ROME (Reuters) - Italy’s government stuck by its economic forecasts on Thursday, dismissing more pessimistic ones from the European Commission as a row over the country’s expansionary 2019 budget rumbled on.
Prime Minister Giuseppe Conte said the Commission’s forecasts underestimated the positive impact on economic growth of the budget and of structural reforms that Rome is enacting.
“There are no grounds for questioning the soundness and the sustainability of our reforms,” he said in a statement. “For this reason we consider any other type of scenario for Italy’s public accounts to be absolutely implausible.”

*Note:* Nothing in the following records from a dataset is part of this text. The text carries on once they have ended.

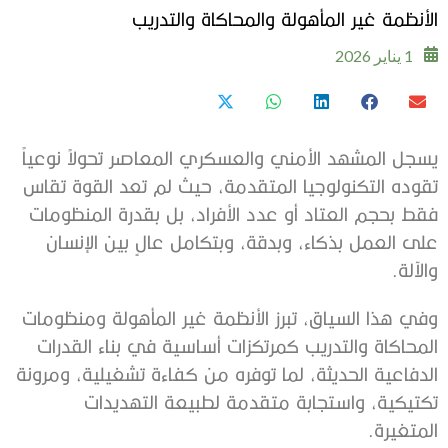
الأنظمة غير المأهولة والمحاكاة والتدريب
1 يناير 2026
يسجل المشهد الأمني والعسكري المعاصر تحولاً نوعياً
تقوده التكنولوجيا المتقدمة، حيث لم تعد القوة تقاس
فقط بحجم العتاد أو عدد الأفراد، بل بقدرة المنظومات
على العمل بذكاء، وبدقة، وبتكامل عالٍ بين الإنسان
والآلة.
وفي هذا السياق، تبرز الأنظمة غير المأهولة ومنظومات
المحاكاة والتدريب كمرتكزات أساسية في بناء القدرات
الدفاعية الحديثة، لما توفره من كفاءة تشغيلية، ومرونة
تكتيكية، واستجابة متقدمة لطبيعة التهديدات
المتغيرة.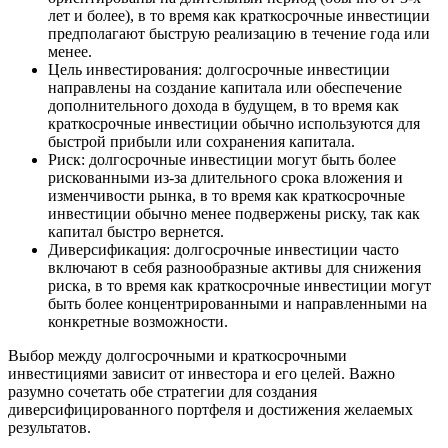
лет и более), в то время как краткосрочные инвестиции
предполагают быструю реализацию в течение года или
менее.
Цель инвестирования: долгосрочные инвестиции
направлены на создание капитала или обеспечение
дополнительного дохода в будущем, в то время как
краткосрочные инвестиции обычно используются для
быстрой прибыли или сохранения капитала.
Риск: долгосрочные инвестиции могут быть более
рискованными из-за длительного срока вложения и
изменчивости рынка, в то время как краткосрочные
инвестиции обычно менее подвержены риску, так как
капитал быстро вернется.
Диверсификация: долгосрочные инвестиции часто
включают в себя разнообразные активы для снижения
риска, в то время как краткосрочные инвестиции могут
быть более концентрированными и направленными на
конкретные возможности.
Выбор между долгосрочными и краткосрочными
инвестициями зависит от инвестора и его целей. Важно
разумно сочетать обе стратегии для создания
диверсифицированного портфеля и достижения желаемых
результатов.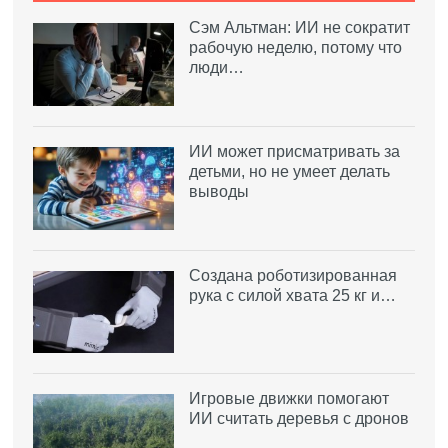
Сэм Альтман: ИИ не сократит
рабочую неделю, потому что
люди…
ИИ может присматривать за
детьми, но не умеет делать
выводы
Создана роботизированная
рука с силой хвата 25 кг и…
Игровые движки помогают
ИИ считать деревья с дронов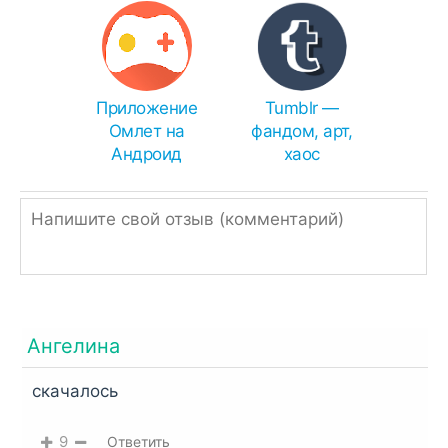
SAI
- APK(S).
Чем распаковать zip или rar:
Иногда браузеры ошибочно переименовывают
APK в ZIP, поэтому просто измените
Приложение
Tumblr —
расширение.
Омлет на
фандом, арт,
Андроид
хаос
Однако, если ссылка подписана, как ZIP или
RAR, значит архив нужно распаковать
встроенным архиватором,
RAR
или
Total
Commander
.
Ангелина
скачалось
9
Ответить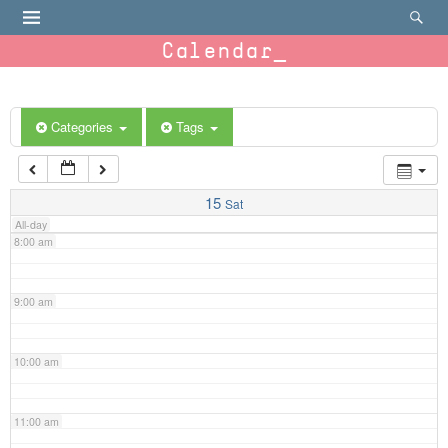
4:00 am
Calendar
5:00 am
6:00 am
Categories
Tags
7:00 am
15
Sat
All-day
8:00 am
9:00 am
10:00 am
11:00 am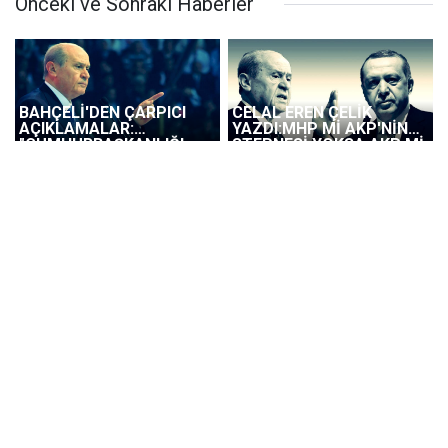
Önceki ve Sonraki Haberler
BAHÇELİ'DEN ÇARPICI
CELAL EREN ÇELİK
AÇIKLAMALAR:
YAZDI:MHP Mİ AKP'NİN
"CUMHURBAŞKANLIĞI
STEPNESİ YOKSA AKP Mİ
HÜKÜMET MODELİNİN
MHP'NİN MAHKUMU?
HER AŞAMASINDA
VARIZ.PAY SAHİBİYİZ"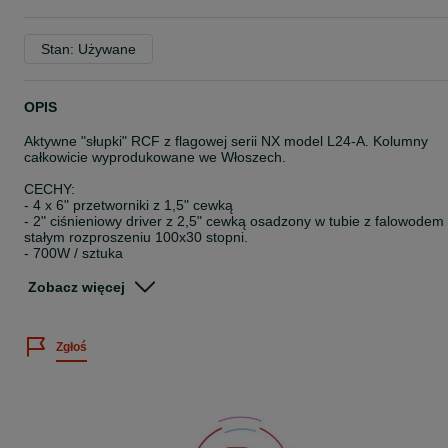
Stan: Używane
OPIS
Aktywne "słupki" RCF z flagowej serii NX model L24-A. Kolumny
całkowicie wyprodukowane we Włoszech.
CECHY:
- 4 x 6" przetworniki z 1,5" cewką
- 2" ciśnieniowy driver z 2,5" cewką osadzony w tubie z falowodem
stałym rozproszeniu 100x30 stopni.
- 700W / sztuka
- końcówka mocy Digipro.
Zobacz więcej
STAN TECHNICZNY:
- idealny
Zgłoś
WYPOSAŻENIE DODATKOWE:
- 2 x skrzynia transportowa z kołami i blokadami
CENA:
- 5950 zł z casem / sztuka
- nowe NX: 10 tys 800 zł / sztuka
- case nowy: 1100 zł / sztuka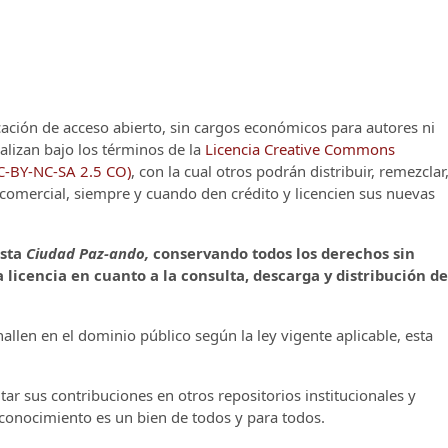
cación de acceso abierto, sin cargos económicos para autores ni
alizan bajo los términos de la
Licencia Creative Commons
CC-BY-NC-SA 2.5 CO)
, con la cual otros podrán distribuir, remezclar
o comercial, siempre y cuando den crédito y licencien sus nuevas
ista
Ciudad Paz-ando,
conservando todos los derechos sin
 licencia en cuanto a la consulta, descarga y distribución de
llen en el dominio público según la ley vigente aplicable, esta
ar sus contribuciones en otros repositorios institucionales y
l conocimiento es un bien de todos y para todos.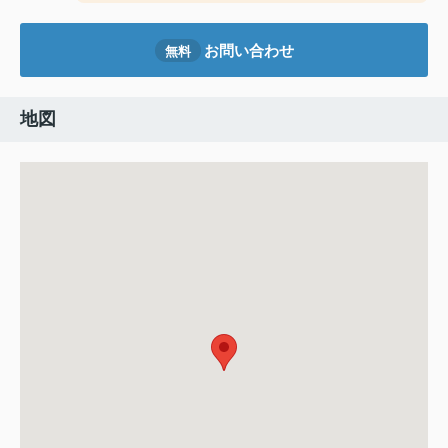
お問い合わせ
無料
地図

Earlier on Thursday, the Commission forecast that the budget would push the deficit to 2.9 percent of gross domestic product in 2019, rather than the 2.4 percent outlined by Rome, rising to 3.1 percent rather than falling to 2.1 percent in 2020.
The Commission rejected the fiscal plan for 2019 last month, saying it flouted a previous commitment to lower the deficit and did not guarantee a reduction in the country’s debt, already the second highest in the euro zone as a proportion of GDP.
The EU executive gave Rome until Nov. 13 to present a new budget, but the government says it has no intention of changing its plans.
If Italy does not budge, the Commission could launch an “excessive deficit procedure” that could eventually result in fines, though these have never been levied on any country in the monetary union.
“The European Commission’s forecasts for the Italian deficit are in sharp contrast to those of the Italian government and derive from an inaccurate and incomplete analysis (of the budget),” said Economy Minister Giovanni Tria.
“We regret to note this technical slip on the part of the Commission, which will not influence the continuation of constructive dialogue with (it).”
Tria said the government was committed to respecting 2.4 percent as a top limit for the deficit next year.
The Commission said Italian GDP would rise 1.2 percent in 2019, instead of the 1.5 percent seen by Rome, and 1.3 percent rather than 1.6 percent in 2020. This would leave debt ratios little changed in the next three years, it said.
The Commission forecasts underline the view in Brussels, backed last Monday by all euro zone finance ministers, that Italy’s 2019 budget breaks European Union fiscal rules, which call for annual reductions in deficit and debt.
“Italy is not in any way a problem (for the EU)... but instead it will contribute to the growth of the whole continent,” Conte said, adding he was looking forward to positive discussions.
Among planned reforms he cited an overhaul of public job centers, simplified rules on public tenders and a boost to public investments.